Amigos realizam sonho de infância e viajam pelo país com barbearia montada em Kombi

Os barbeiros Roger Reggiani e Felipe Sobral saíram de Campo Grande (MS) em 27 de dezembro de 2017. Eles chegaram em Guarapuava, na região central do Paraná, após as festas de Ano Novo.

Por Ademir Zilio 08/01/2018 - 09:36 hs

 

Os amigos barbeiros Roger Reggiani, de 23 anos, e Felipe Sobral, de 22 anos, que moram em Campo Grande (MS), colocaram em prática no fim do ano passado um sonho de infância: viajar pelo Brasil custeando o projeto com o dinheiro ganho na estrada.

A maneira que eles encontraram foi cortando cabelos e barbas em uma espécie de barbearia móvel montada em uma Kombi. Eles saíram do estado vizinho no dia 27 de dezembro de 2017 com destino a Dracena (SP) para passar a virada de ano na casa de familiares.

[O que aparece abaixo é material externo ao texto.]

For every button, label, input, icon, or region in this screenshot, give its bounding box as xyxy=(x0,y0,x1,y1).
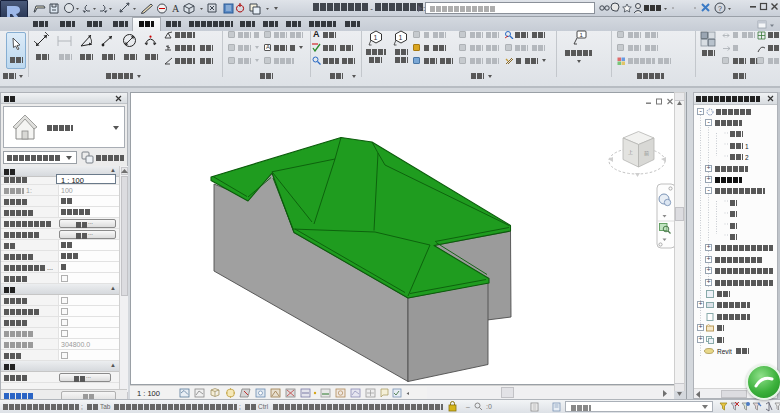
svg-text:前: 前 xyxy=(644,150,649,156)
svg-text:1: 1 xyxy=(374,34,378,41)
svg-text:上: 上 xyxy=(628,149,633,155)
svg-text:?: ? xyxy=(718,5,722,12)
svg-text:A: A xyxy=(172,3,180,14)
svg-text:1: 1 xyxy=(399,34,403,41)
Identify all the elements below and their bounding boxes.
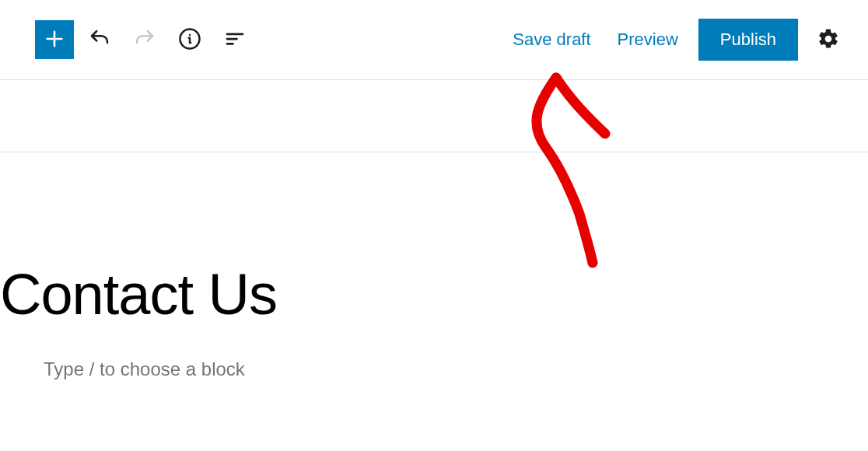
editor-content: Contact Us Type / to choose a block [0, 152, 868, 380]
settings-button[interactable] [812, 23, 845, 58]
add-block-button[interactable] [35, 20, 74, 59]
gear-icon [817, 27, 840, 53]
plus-icon [44, 28, 65, 52]
undo-icon [88, 27, 111, 53]
details-button[interactable] [170, 20, 209, 59]
page-title-input[interactable]: Contact Us [0, 261, 868, 327]
editor-toolbar: Save draft Preview Publish [0, 0, 868, 79]
toolbar-left-group [35, 20, 254, 59]
outline-button[interactable] [215, 20, 254, 59]
redo-icon [133, 27, 156, 53]
save-draft-button[interactable]: Save draft [506, 25, 597, 54]
block-placeholder[interactable]: Type / to choose a block [0, 327, 868, 380]
undo-button[interactable] [80, 20, 119, 59]
info-icon [178, 27, 201, 53]
redo-button[interactable] [125, 20, 164, 59]
toolbar-right-group: Save draft Preview Publish [506, 19, 845, 61]
list-icon [223, 27, 247, 53]
spacer [0, 80, 868, 152]
publish-button[interactable]: Publish [698, 19, 798, 61]
preview-button[interactable]: Preview [611, 25, 684, 54]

De lá, rumaram para Guarapuava, na região central do Paraná, onde estão, após passarem por Apucarana, no norte do estado. Como o veículo é de 1974, exige mais cuidados. As paradas quando estão na estrada ocorrem em, no máximo, a cada 150 quilômetros.

 

"É necessário ter mais de calma com ela. Mas já estamos na estrada, que era o que queríamos. Agora, vamos tranquilos, não temos pressa", explica Reggiani.

 

As marcas dos 43 anos de uso foram mantidas propositalmente na lataria. Internamente, a Kombi foi totalmente transformada para dar conforto e segurança aos aventureiros.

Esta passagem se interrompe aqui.